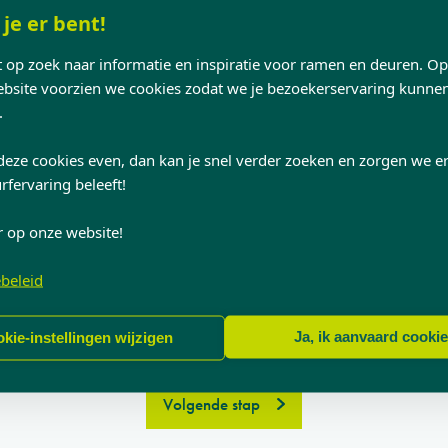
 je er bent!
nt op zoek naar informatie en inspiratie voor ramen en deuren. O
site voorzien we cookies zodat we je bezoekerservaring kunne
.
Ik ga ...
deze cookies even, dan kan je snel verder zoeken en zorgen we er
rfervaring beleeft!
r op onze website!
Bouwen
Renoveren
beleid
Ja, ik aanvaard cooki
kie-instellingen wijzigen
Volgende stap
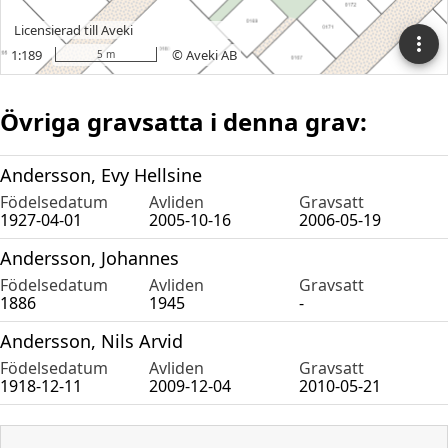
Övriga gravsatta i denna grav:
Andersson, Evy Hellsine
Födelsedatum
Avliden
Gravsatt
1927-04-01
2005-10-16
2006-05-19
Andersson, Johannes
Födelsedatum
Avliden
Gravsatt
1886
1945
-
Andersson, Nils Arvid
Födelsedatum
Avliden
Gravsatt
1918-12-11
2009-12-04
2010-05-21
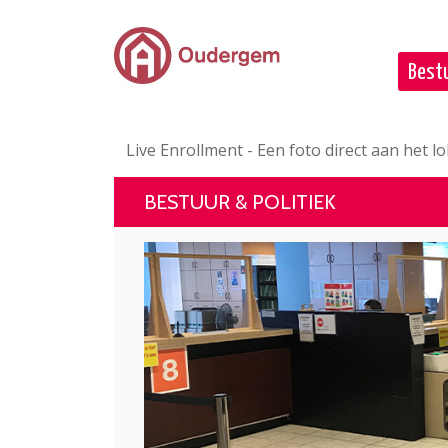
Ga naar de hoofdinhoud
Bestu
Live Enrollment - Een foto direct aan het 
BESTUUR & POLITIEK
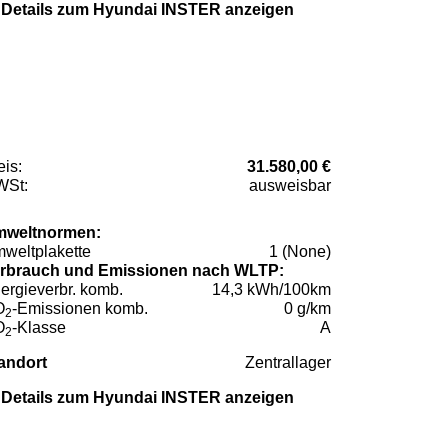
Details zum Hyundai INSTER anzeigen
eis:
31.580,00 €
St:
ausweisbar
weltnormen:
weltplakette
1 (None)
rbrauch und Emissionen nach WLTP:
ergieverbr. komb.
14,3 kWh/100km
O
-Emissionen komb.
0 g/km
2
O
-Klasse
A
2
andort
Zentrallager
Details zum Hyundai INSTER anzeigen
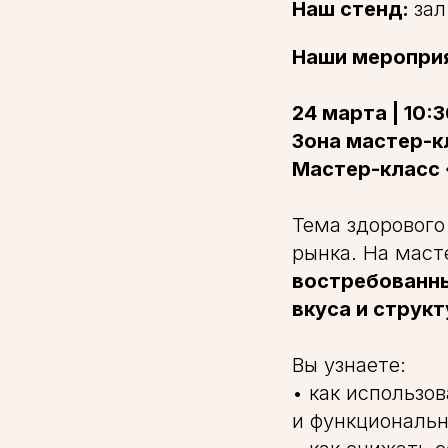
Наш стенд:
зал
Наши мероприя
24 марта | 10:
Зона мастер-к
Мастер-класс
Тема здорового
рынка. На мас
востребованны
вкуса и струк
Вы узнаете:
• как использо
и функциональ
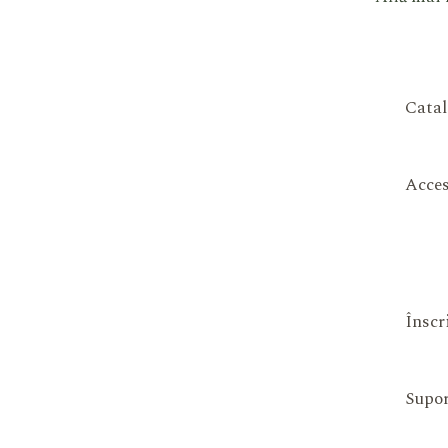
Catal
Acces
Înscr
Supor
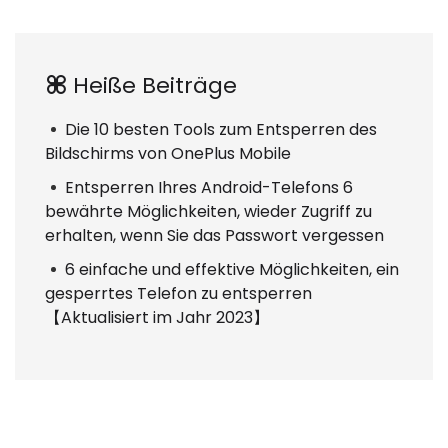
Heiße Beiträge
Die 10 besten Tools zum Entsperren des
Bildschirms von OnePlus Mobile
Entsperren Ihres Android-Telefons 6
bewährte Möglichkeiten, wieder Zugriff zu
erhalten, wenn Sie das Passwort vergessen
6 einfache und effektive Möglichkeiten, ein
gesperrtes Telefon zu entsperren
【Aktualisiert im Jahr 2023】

......

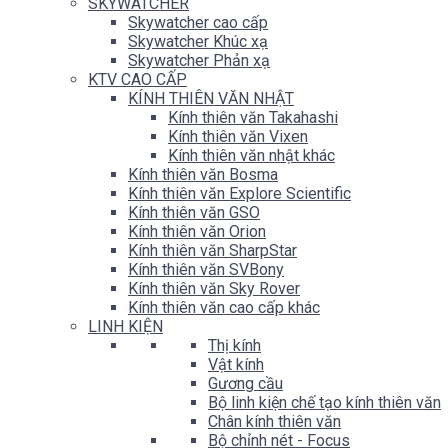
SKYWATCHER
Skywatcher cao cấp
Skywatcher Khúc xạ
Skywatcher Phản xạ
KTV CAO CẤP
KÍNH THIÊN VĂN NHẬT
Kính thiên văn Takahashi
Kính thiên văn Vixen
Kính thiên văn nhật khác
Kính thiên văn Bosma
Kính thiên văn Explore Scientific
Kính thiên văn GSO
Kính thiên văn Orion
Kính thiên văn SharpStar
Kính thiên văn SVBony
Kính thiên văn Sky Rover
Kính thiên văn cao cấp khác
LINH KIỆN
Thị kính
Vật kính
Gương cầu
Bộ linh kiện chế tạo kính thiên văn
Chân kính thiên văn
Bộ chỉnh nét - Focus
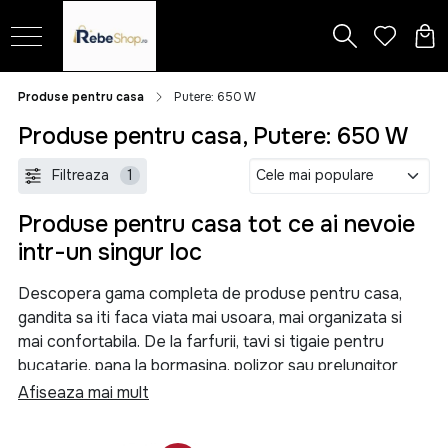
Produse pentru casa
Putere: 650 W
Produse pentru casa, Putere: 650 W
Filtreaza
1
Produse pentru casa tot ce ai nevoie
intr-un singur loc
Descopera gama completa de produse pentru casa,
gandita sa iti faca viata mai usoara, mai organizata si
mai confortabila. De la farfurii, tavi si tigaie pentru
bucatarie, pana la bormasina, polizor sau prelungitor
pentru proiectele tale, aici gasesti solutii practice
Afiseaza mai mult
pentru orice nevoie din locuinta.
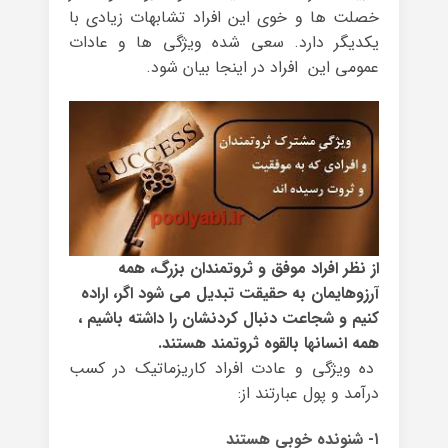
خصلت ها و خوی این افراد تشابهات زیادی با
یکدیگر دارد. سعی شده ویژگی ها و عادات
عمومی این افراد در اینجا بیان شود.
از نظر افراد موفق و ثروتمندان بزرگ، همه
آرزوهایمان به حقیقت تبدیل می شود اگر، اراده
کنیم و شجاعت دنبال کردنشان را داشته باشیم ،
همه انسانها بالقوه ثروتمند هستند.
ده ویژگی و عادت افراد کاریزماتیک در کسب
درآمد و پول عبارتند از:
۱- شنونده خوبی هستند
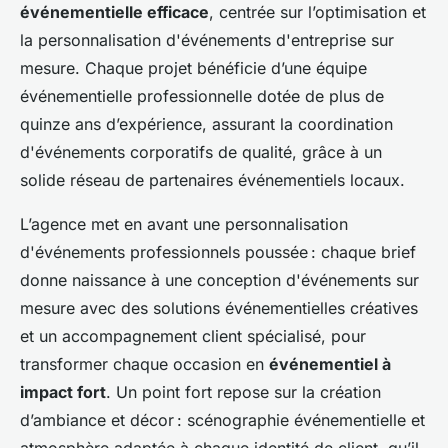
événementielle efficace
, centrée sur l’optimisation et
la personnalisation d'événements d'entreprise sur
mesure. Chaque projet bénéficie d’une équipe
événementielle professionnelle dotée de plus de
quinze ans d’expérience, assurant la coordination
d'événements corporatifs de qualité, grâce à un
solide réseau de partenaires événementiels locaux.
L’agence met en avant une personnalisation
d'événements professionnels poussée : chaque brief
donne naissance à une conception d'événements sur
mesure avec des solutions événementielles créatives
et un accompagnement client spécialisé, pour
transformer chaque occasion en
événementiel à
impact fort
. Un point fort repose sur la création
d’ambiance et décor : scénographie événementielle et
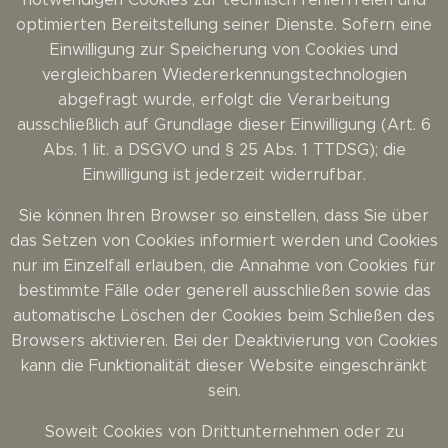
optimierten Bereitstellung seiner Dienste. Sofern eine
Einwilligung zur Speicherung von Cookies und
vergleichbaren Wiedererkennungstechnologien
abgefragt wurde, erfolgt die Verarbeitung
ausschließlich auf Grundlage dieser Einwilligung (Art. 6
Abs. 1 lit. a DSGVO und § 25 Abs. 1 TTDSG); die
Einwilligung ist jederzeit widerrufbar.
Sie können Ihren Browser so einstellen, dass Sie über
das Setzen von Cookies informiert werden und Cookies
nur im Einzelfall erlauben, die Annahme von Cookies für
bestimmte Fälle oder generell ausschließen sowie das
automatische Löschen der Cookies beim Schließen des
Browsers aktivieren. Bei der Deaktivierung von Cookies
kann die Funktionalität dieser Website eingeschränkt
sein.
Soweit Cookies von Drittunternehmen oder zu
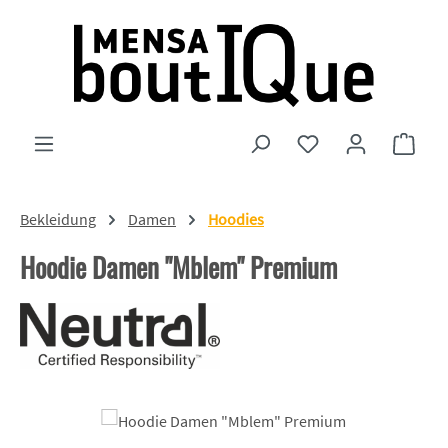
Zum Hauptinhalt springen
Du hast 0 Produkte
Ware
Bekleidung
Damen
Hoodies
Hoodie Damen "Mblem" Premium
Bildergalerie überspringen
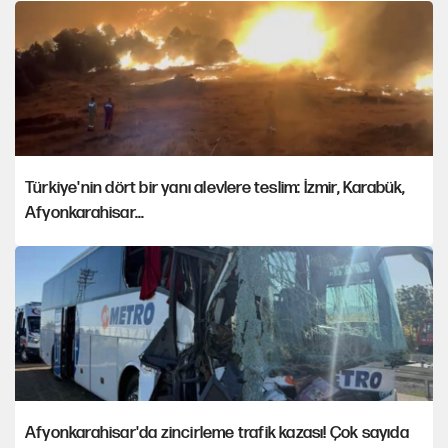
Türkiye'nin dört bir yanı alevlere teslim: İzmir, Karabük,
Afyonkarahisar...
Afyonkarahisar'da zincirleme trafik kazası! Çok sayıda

......

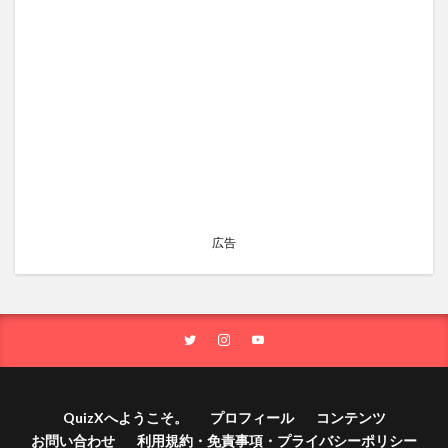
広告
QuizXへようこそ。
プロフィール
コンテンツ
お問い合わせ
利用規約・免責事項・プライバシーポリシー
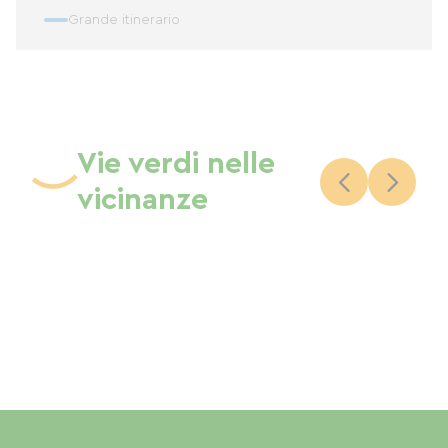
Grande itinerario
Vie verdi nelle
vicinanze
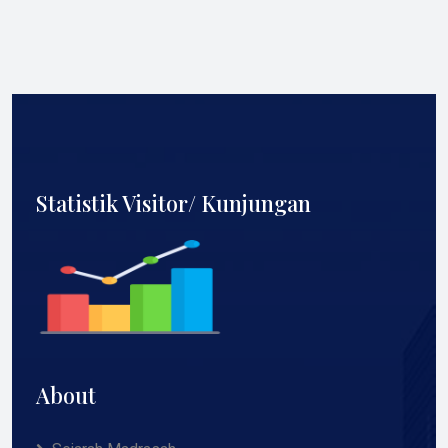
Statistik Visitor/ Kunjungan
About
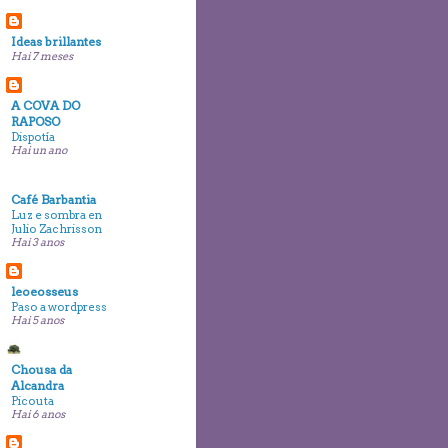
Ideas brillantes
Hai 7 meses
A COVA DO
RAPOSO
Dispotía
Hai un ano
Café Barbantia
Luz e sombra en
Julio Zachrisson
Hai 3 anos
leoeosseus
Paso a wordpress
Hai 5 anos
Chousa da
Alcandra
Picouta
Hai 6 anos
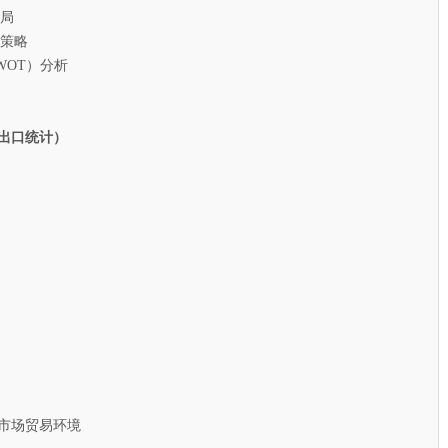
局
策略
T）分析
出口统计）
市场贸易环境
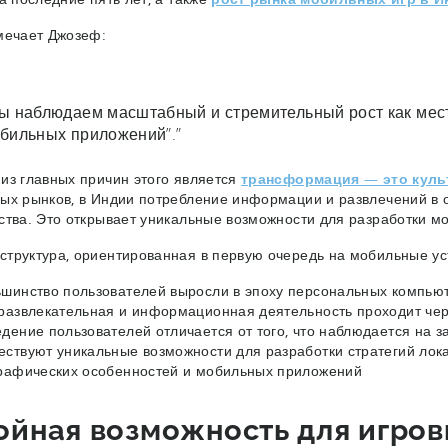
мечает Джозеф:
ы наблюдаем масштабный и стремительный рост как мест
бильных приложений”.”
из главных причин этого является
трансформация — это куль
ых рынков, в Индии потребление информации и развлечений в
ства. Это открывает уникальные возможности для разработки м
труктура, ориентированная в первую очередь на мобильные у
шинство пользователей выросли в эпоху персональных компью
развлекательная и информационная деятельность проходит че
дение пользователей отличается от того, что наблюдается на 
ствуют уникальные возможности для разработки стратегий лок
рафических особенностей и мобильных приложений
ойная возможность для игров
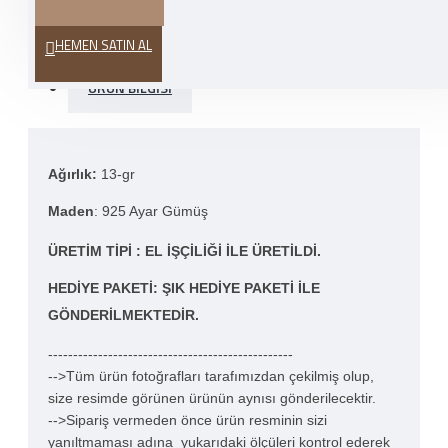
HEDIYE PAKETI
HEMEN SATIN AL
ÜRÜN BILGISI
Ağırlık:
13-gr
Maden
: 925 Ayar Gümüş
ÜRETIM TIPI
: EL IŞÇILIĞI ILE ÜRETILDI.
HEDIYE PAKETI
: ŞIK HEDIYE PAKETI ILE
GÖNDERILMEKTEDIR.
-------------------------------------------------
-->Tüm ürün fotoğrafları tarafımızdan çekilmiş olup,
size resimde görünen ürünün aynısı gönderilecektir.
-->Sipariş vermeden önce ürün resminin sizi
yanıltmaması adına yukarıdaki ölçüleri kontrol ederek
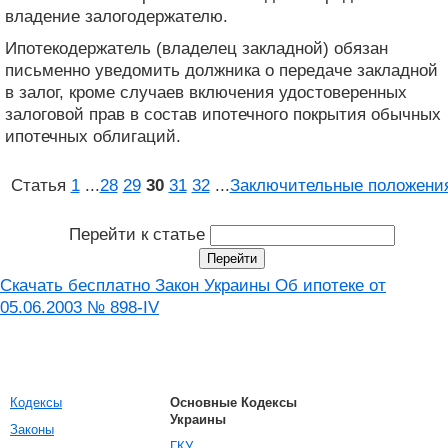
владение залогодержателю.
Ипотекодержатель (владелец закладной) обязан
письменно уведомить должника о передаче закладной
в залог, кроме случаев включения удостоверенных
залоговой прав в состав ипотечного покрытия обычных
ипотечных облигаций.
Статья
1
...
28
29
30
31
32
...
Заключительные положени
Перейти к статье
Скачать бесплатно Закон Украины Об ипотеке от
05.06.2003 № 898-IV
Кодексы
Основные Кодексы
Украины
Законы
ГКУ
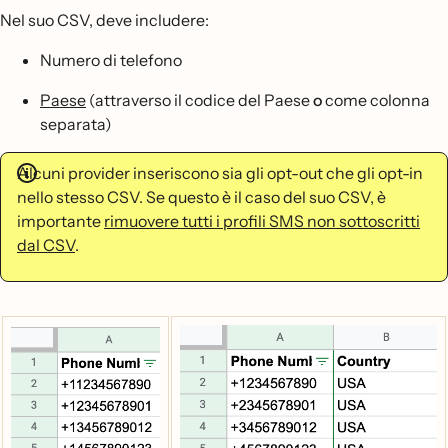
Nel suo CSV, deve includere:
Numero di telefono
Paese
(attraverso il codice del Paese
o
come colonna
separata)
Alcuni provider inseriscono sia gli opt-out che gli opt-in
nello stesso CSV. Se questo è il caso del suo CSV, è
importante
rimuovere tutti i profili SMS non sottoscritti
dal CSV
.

......

■ Exercise objective
Give only the number of lines in the data that hold the string "Paese".

■ Output for this exercise
2